PROBLEM DETAILS. Give again, word for word, every line below from the one that has "y cuando te registraste elegiste la opción" through the one that has "l, que permita", both included, and no others.

(Stored data entries)
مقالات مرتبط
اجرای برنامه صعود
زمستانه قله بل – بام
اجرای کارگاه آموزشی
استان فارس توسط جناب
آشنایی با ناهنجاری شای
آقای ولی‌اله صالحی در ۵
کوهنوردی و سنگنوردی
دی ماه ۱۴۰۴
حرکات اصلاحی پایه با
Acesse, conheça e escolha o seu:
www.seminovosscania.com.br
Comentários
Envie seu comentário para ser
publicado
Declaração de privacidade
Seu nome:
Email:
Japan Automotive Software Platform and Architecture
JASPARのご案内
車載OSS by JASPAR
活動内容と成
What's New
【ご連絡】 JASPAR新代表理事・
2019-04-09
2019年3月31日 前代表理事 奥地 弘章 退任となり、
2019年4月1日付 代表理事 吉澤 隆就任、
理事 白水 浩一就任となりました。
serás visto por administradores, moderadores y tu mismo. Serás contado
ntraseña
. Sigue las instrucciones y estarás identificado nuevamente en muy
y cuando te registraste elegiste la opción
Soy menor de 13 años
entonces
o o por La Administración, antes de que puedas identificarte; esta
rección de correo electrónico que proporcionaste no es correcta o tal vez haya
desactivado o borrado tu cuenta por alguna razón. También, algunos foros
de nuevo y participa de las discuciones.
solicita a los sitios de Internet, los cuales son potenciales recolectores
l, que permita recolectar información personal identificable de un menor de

...

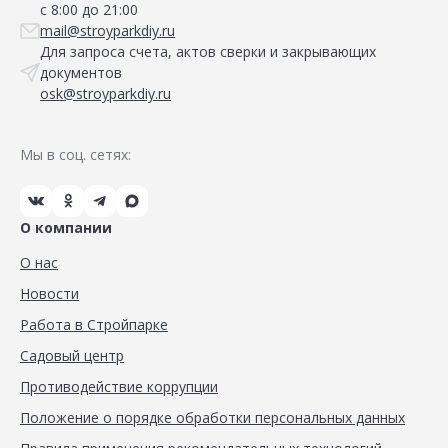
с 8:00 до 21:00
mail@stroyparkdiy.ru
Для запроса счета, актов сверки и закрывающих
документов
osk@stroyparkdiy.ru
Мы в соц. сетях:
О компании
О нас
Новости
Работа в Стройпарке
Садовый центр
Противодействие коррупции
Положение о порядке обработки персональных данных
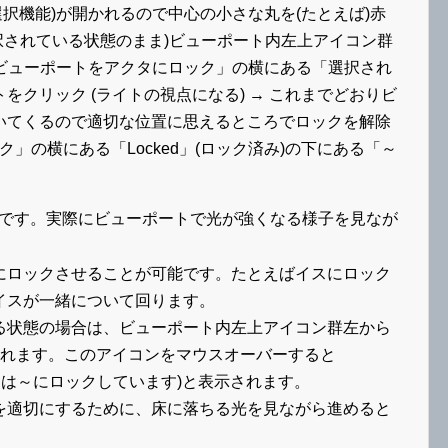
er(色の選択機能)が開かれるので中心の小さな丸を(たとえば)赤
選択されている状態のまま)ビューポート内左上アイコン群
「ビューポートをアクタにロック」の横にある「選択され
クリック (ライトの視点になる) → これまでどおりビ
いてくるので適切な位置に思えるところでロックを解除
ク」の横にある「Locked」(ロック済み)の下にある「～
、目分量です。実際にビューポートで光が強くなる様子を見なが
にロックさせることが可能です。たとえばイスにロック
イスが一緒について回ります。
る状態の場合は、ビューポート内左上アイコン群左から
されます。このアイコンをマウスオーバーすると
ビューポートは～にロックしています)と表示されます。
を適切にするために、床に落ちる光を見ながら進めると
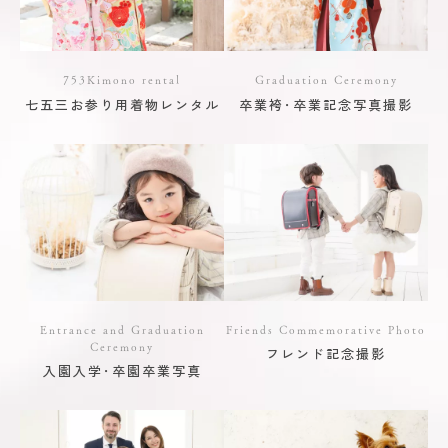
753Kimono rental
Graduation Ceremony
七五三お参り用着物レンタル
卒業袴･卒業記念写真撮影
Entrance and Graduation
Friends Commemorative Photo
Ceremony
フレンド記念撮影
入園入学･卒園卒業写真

YOUR RESPONSE.
y cuando te registraste elegiste la opción
Soy menor de 13 años
entonces
o o por La Administración, antes de que puedas identificarte; esta
rección de correo electrónico que proporcionaste no es correcta o tal vez haya
desactivado o borrado tu cuenta por alguna razón. También, algunos foros
de nuevo y participa de las discuciones.
solicita a los sitios de Internet, los cuales son potenciales recolectores
l, que permita recolectar información personal identificable de un menor de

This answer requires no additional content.